What you need to do
Below are entries. Pull out all lines containing "flores".

Material provided
■ ■ ■ ■ ■

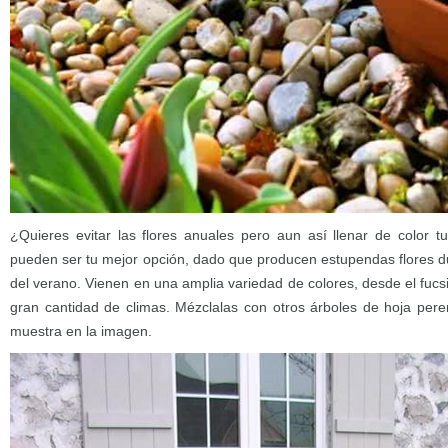
¿Quieres evitar las flores anuales pero aun así llenar de color t
pueden ser tu mejor opción, dado que producen estupendas flores du
del verano. Vienen en una amplia variedad de colores, desde el fucs
gran cantidad de climas. Mézclalas con otros árboles de hoja per
muestra en la imagen.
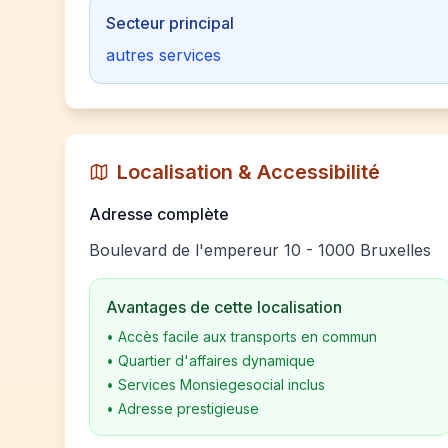
Secteur principal
autres services
Localisation & Accessibilité
Adresse complète
Boulevard de l'empereur 10 - 1000 Bruxelles
Avantages de cette localisation
•
Accès facile aux transports en commun
•
Quartier d'affaires dynamique
•
Services Monsiegesocial inclus
•
Adresse prestigieuse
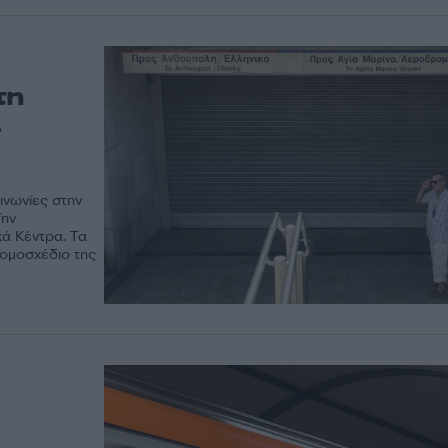
τη
α
ινωνίες στην
Την
ά Κέντρα. Τα
νομοσχέδιο της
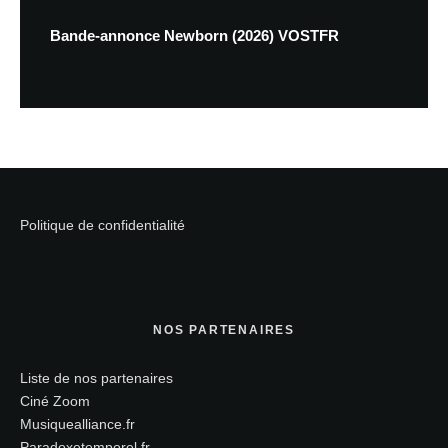
Bande-annonce Newborn (2026) VOSTFR
Politique de confidentialité
NOS PARTENAIRES
Liste de nos partenaires
Ciné Zoom
Musiquealliance.fr
Paradoxetemporel.fr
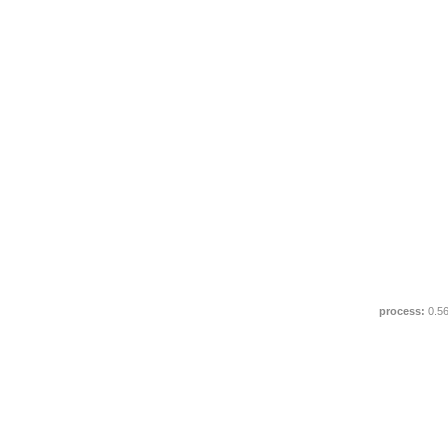
process:
0.5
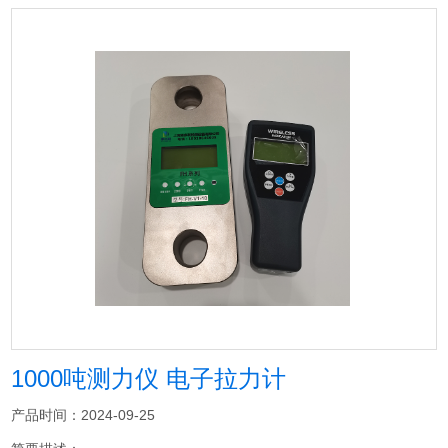
1000吨测力仪 电子拉力计
产品时间：2024-09-25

■ ■ ■ ■ ■

Exercise output
¿Quieres evitar las flores anuales pero aun así llenar de color t
pueden ser tu mejor opción, dado que producen estupendas flores du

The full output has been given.